Daisy Buchanan's Daughter Book 2: Carole Lombard's Plane

Home > Other > Daisy Buchanan's Daughter Book 2: Carole Lombard's Plane > Page 7
Daisy Buchanan's Daughter Book 2: Carole Lombard's Plane Page 7

by Carson, Tom


  “Well! We had a good four months at least, you two. I’m proud of our work, but of course all good things must come to an end.” That was my first hint, confirmed by variants on the same template I saw from a wife’s vantage point on his later productions, that Gerson hadn’t been able to help urging Wylie and me to write the script we had to give himself the bliss of believing such a movie could exist. In fairness to him, you never knew: something might always slip in under the radar.

  “Anyhow! We’re tag-teaming this. That’s the word from on high,” he told us. “Pam Buchanan, I’d like you to meet your new alter egos. Wylie, you must know them by now.”

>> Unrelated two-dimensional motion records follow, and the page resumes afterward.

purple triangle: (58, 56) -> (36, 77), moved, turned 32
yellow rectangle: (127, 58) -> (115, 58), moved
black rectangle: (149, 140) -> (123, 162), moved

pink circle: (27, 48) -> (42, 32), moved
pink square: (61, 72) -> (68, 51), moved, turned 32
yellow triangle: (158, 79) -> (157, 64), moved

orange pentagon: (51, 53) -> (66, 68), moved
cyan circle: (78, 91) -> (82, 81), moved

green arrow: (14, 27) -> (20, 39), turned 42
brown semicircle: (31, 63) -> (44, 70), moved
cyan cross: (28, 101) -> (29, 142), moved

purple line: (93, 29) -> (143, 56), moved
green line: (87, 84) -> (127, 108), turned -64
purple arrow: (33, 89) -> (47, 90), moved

  Because some people’s faces hurl their legends at you even if their preferred publicity photo dates to 1922, I’d known as soon as we walked in that the plump dwarfess in platinum ringlets and kohl-rimmed kewpie-doll eyes on Gerson’s rich couch could only be Bettina Hecuba. Indeed my heart had kicked, since I had no idea what a big disappointment she’d be. (Short version: despite my best efforts, I never got Bettina to consider the possibility that I might be, well, Pam! Potential kindred spirit, fellow voyager. More Hollywoodized than her bubbly books let on, she had no interest in meeting anyone like her.) The man doing his best to make his share of the couch look like a pleasure boat’s flying bridge was another curdled old hand turned monkey’s paw, Claude Estee.

  “Bettina, you’re the wizard.” Gerson’s lips crimped with what he later admitted—to me, not the room at large—was a renewed awareness she revolted him. “How do you see the problem?”

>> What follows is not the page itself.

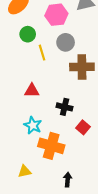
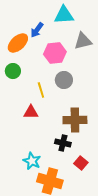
green circle: (28, 34) -> (13, 71), moved
brown cross: (82, 67) -> (75, 120), moved
red triangle: (32, 91) -> (31, 112), moved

  “This thing you’ve got here is a hemorrhoid that wants to be a trapezoid,” she said. “It’s all here, there, Anzio, whatnot, Paris, craziness, dead people we never met when they were vertical and cannot give a fig about. What I see is the old triangle. Bill and this Eddie, sure we change the names. Which one’s she going to end up with?”

  “And we lose Italy,” Claude Estee said. “We get all three of ’em to Merrie Olde, then bang, on to France. Frolics ensue.”

  “But that never happened,” I protested. “I only ever saw Bill in Italy. And Lord knows, we never—”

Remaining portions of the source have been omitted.